A former senator has traded in policy briefs for thriller novels.
After representing North Dakota in Congress for 30 years - 12 years in the House and 18 in the Senate - Byron Dorgan has now turned his focus to fiction writing, recently releasing his second novel "Gridlock" in July.
But the gridlock in Dorgan's novel isn't a reference to the constant logjam in Congress - it's about an attack on the electrical power grid.
Co-written with veteran thriller author David Hadberg, "Gridlock" tracks a conspiracy led by Iran and Venezuela to introduce a virus into the American electric grid system in order to shut down the U.S.'s electric power, with the conspiracy converging on the former senator's home state of North Dakota.
Though Dorgan calls "Gridlock" a "beach read" and "entertaining," he said on "This Week" that the story "relates to some really serious issues in our country."
"Think on a very hot summer day, if some way we were able to lose electric power across major parts of the country. It would be devastating," Dorgan told ABC News' Jonathan Karl. "And if we were to lose power for a week, a month, it could ruin the American economy."
The fictional plot of "Gridlock" may not be so far-fetched.

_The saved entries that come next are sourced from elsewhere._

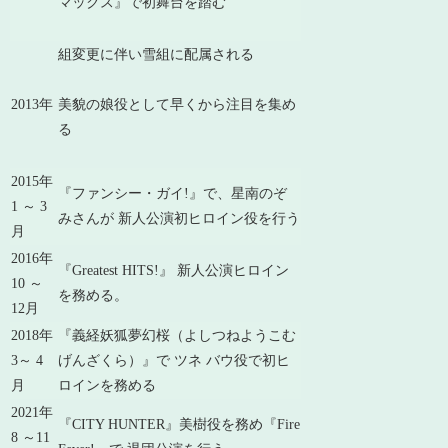
マックス』で初舞台を踏む
組変更に伴い雪組に配属される
2013年
美貌の娘役として早くから注目を集め
る
2015年
『ファンシー・ガイ!』で、星南のぞ
1 ～ 3
みさんが 新人公演初ヒロイン役を行う
月
2016年
『Greatest HITS!』 新人公演ヒロイン
10 ～
を務める。
12月
2018年
『義経妖狐夢幻桜（よしつねようこむ
3～ 4
げんざくら）』で ツネ バウ役で初ヒ
月
ロインを務める
2021年
『CITY HUNTER』美樹役を務め『Fire
8 ～11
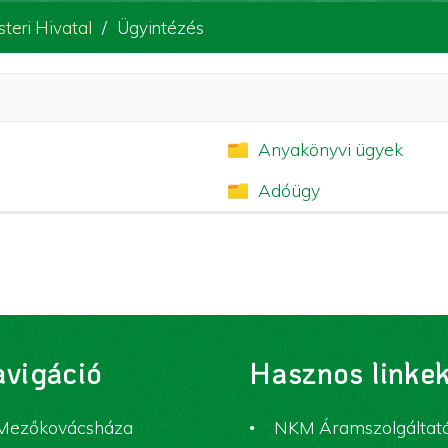
teri Hivatal
Ügyintézés
Anyakönyvi ügyek
Adóügy
vigáció
Hasznos linke
Mezőkovácsháza
NKM Áramszolgáltat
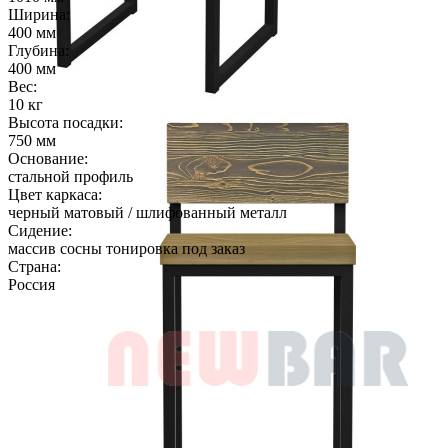
Ширина:
400 мм
Глубина:
400 мм
Вес:
10 кг
Высота посадки:
750 мм
Основание:
стальной профиль
Цвет каркаса:
черный матовый / шлифованный металл
Сидение:
массив сосны тонировка под заказ
Страна:
Россия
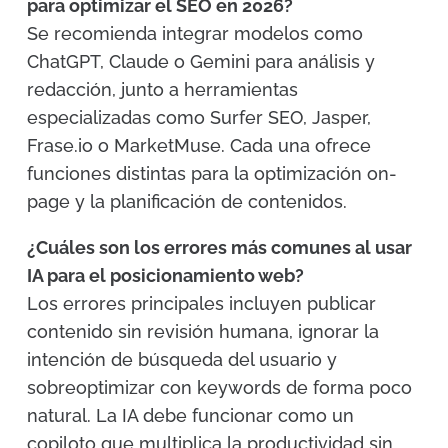
para optimizar el SEO en 2026?
Se recomienda integrar modelos como
ChatGPT, Claude o Gemini para análisis y
redacción, junto a herramientas
especializadas como Surfer SEO, Jasper,
Frase.io o MarketMuse. Cada una ofrece
funciones distintas para la optimización on-
page y la planificación de contenidos.
¿Cuáles son los errores más comunes al usar
IA para el posicionamiento web?
Los errores principales incluyen publicar
contenido sin revisión humana, ignorar la
intención de búsqueda del usuario y
sobreoptimizar con keywords de forma poco
natural. La IA debe funcionar como un
copiloto que multiplica la productividad sin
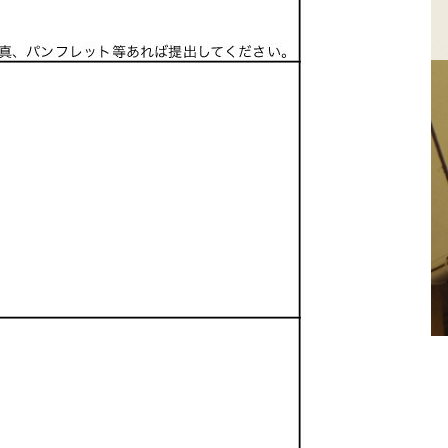
せ
久礼大正町市場とは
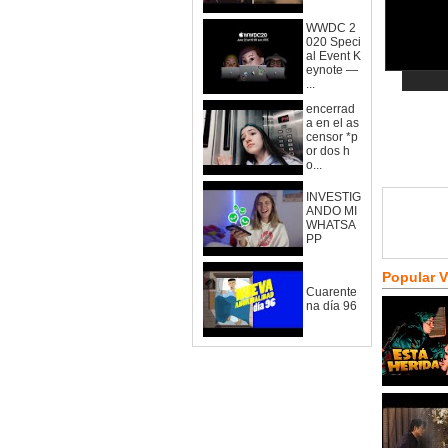
WWDC 2
020 Speci
al Event K
eynote —
...
encerrad
a en el as
censor *p
or dos h
o...
INVESTIG
ANDO MI
WHATSA
PP
Popular 
Cuarente
na día 96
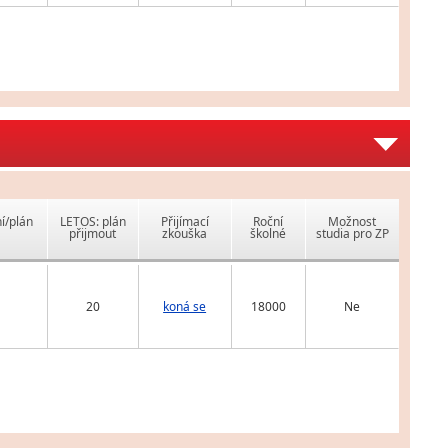
í/plán
LETOS: plán
Přijímací
Roční
Možnost
přijmout
zkouška
školné
studia pro ZP
20
koná se
18000
Ne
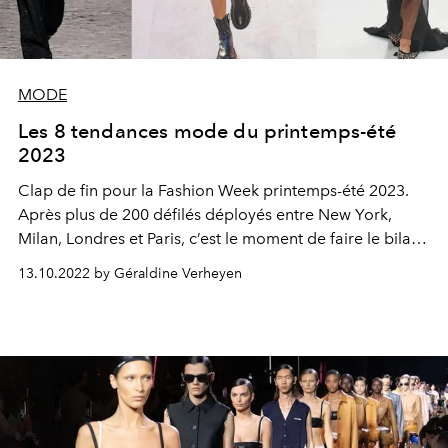
MODE
Les 8 tendances mode du printemps-été
2023
Clap de fin pour la Fashion Week printemps-été 2023.
Après plus de 200 défilés déployés entre New York,
Milan, Londres et Paris, c’est le moment de faire le bilan.
Voici les 8 tendances mode repérées sur les podiums
13.10.2022 by Géraldine Verheyen
des créateurs, qui feront la saison printemps-été 2023.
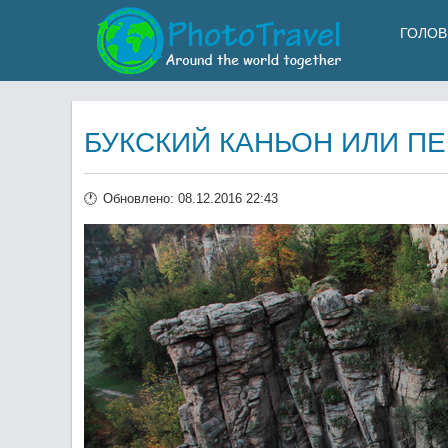
ГОЛОВ
БУКСКИЙ КАНЬОН ИЛИ П
Обновлено: 08.12.2016 22:43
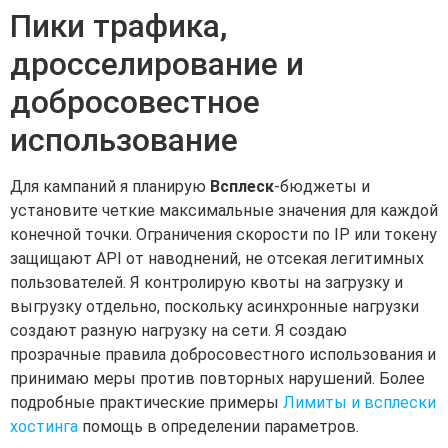
Пики трафика,
дросселирование и
добросовестное
использование
Для кампаний я планирую
Всплеск
-бюджеты и
установите четкие максимальные значения для каждой
конечной точки. Ограничения скорости по IP или токену
защищают API от наводнений, не отсекая легитимных
пользователей. Я контролирую квоты на загрузку и
выгрузку отдельно, поскольку асинхронные нагрузки
создают разную нагрузку на сети. Я создаю
прозрачные правила добросовестного использования и
принимаю меры против повторных нарушений. Более
подробные практические примеры
Лимиты и всплески
хостинга
помощь в определении параметров.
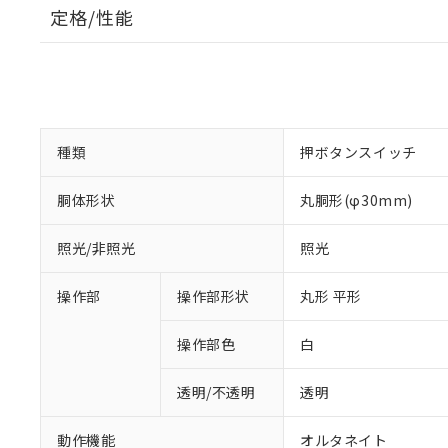
定格/性能
種類
押ボタンスイッチ
胴体形状
丸胴形(φ30mm)
照光/非照光
照光
操作部
操作部形状
丸形 平形
操作部色
白
透明/不透明
透明
動作機能
オルタネイト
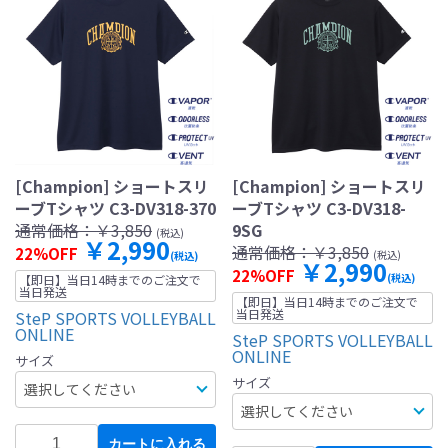
[Champion] ショートスリ
[Champion] ショートスリ
ーブTシャツ C3-DV318-370
ーブTシャツ C3-DV318-
通常価格：
￥3,850
9SG
(税込)
￥2,990
通常価格：
￥3,850
22%OFF
(税込)
(税込)
￥2,990
22%OFF
(税込)
【即日】当日14時までのご注文で
当日発送
【即日】当日14時までのご注文で
当日発送
SteP SPORTS VOLLEYBALL
ONLINE
SteP SPORTS VOLLEYBALL
ONLINE
サイズ
サイズ
カートに入れる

In 2011, former CIA Director Leon Panetta warned, "The next Pearl Harbor we confront could very well be a cyber attack that cripples our power systems, our grid."
Dorgan makes a similar prediction. "The next war… might be digital, might be cyber terror shutting down an electric grid system," he said. "And so I decided, let's write a thriller about that."
Dorgan is not the only senator-turned-novelist. Former Senator Bob Graham and current senators Barbara Mikulski and Barbara Boxer have experimented with fiction writing.
Though drafting legislation, often lengthy and replete with arcane language, may not prepare a lawmaker well for creative writing, some people find parallels between politics and literature.
Dorgan said people tell him, "'Okay, well, you were in politics. Now you write fiction - same thing. But not quite," he joked.
Dorgan said unlike writing legislation, in fiction, "You create whatever you wish to create. The circumstances, the time, the place, the characters - it's kind of fun."